In addition, this part of the northern Bronx was pretty darn fancy long ago. After the IRT subway system expanded to include access from Manhattan to the Bronx in the early decades of the 20th century, a lot of people who wanted to escape the cramped tenements of Manhattan, including the Lower East Side, moved here, and builders took the opportunity to create buildings that had amenities which were novel at the time. All up and down the Grand Concourse--designed after Paris' Champs Elysees and called at the time, I believe, the Park Avenue of the Bronx--elegant buildings, many with elaborate art deco features, were built to accomodate the Manhattan refugees.
As a result, this now "economically challenged" area still has pre-war buildings in good condition, rife for conversion to coops. But already the ugly side of "progress" has become apparent, as some ruthless real estate investors are trying to force old tenants of a few buildings out by any means necessary.
In any case, the Bronx is still far from "hip," but I see it headed in the inexorable direction of eventual gentrification, for better and worse. And as soon as I get the money for the sale of the LES coop which I co-own with my ex-boyfriend in my desperate, grasping hands, I plan to get a place near BG in the coop development I've coveted for years.
Though still the ultimate "promised land" for millions, Manhattan has become increasingly unaffordable and even bourgeois over the past several decades. Though it suddenly became hip to live in other boroughs, the intitial "pioneers" selected only some parts, starting with the areas closest to Manhattan and gradually moving further "inland" as rents climbed upward. Williamsburg, Brooklyn, is a great case in point, and New York magazine did a brilliant, snarky piece about its rapid development awhile back. The author rode the entire route of the L train in Williamsburg, noting that the hipster contingent was slowly making its way further and further into the wilds of the borough.

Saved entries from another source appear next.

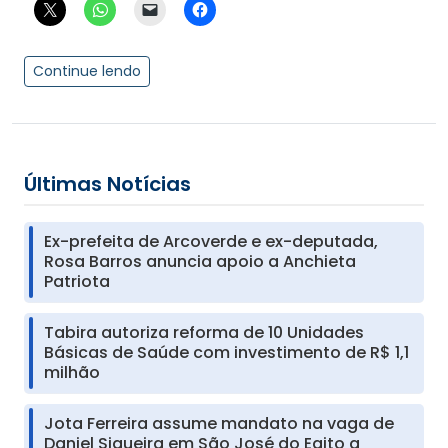
Continue lendo
Últimas Notícias
Ex-prefeita de Arcoverde e ex-deputada,
Rosa Barros anuncia apoio a Anchieta
Patriota
Tabira autoriza reforma de 10 Unidades
Básicas de Saúde com investimento de R$ 1,1
milhão
Jota Ferreira assume mandato na vaga de
Daniel Siqueira em São José do Egito a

He used a legend with cute little illustrations to note the transformation of each area, with the first stop having all the hipster accoutrements-- yoga studios, wine shops, bars, sushi joints, soy milk, New York Times, lattes, and bakeries--while the newer, "sketchier" areas had fewer.
Since I've been trying to sell my apartment for the past several months, I was elated when New York magazine published some pieces on the allure of the Lower East Side and the real estate "bargains" to be had on Grand Street.
But this past week, New York magazine has again come out with a rather outrageously ingenious article, claiming that the hipness factor has accelerated so quickly that now the upcoming "scene" is no longer even within the city proper. In a word, they have proclaimed that Jersey City--which is part of the neighboring state of New Jersey, of course--is poised to be the next annointed neighborhood.
TO BE CONTINUED.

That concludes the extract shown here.